The thermodynamic properties of materials are of great interest for both scientists and engineers. A large contribution to many properties stems from the vibrational motion of the atoms in the material. An understanding of the dynamics of the vibrating atoms is therefore important for many other areas as well, including, e.g., electronic and optical properties. Since many materials of particular technological interest are crystalline, the vibrations can be studied in the framework of lattice dynamics. One of the main challenges in lattice dynamics is to acquire the force constants that describe the atomic interactions. Using crystal symmetries it is possible to reduce and cast this problem to a linear regression problem. This approach has been implemented in the present work in the hiphive package. The force constants (an interatomic potential) can be fitted to forces obtained from, e.g., density functional theory calculations.
Although the problem of linear regression is well studied from a theoretical point of view the number of unknown coefficients in the force constant expansion is typically very large. Obtaining good models from limited data is possible via regularized regression, which has been successfully applied in many areas of physics. However, how well these techniques work in general for practical problems involving force constants is not well understood. By interfacing with the scikit-learn package, here, the hiphive package has been used to explore how well these techniques work in practice. It is found that many concepts from machine (or statistical) learning can be useful in order to predict macroscopic properties and quantify model uncertainties.

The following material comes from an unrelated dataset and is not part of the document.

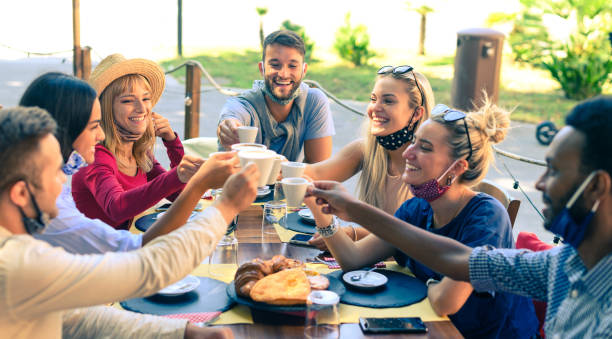 At what (x,y) coordinates should I click in order to perform the action: click on placemats. Please return your answer as a coordinate pair (x, y). Looking at the image, I should click on (341, 317), (220, 274), (132, 229), (285, 231), (255, 205).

Moving beyond the domain of pure lattice dynamics we also studied the thermal conductivity of rotationally disordered layered materials, which feature weak van-der-Waals interactions between the layers. These structures exhibit a remarkably low through-plane thermal conductivity and their dynamic properties can be described as one-dimensional glasses (a property worth further studies). By performing molecular dynamics simulations on state-of-the-art graphical processing units using the Green-Kubo formalism excellent agreement with experiments could be achieved.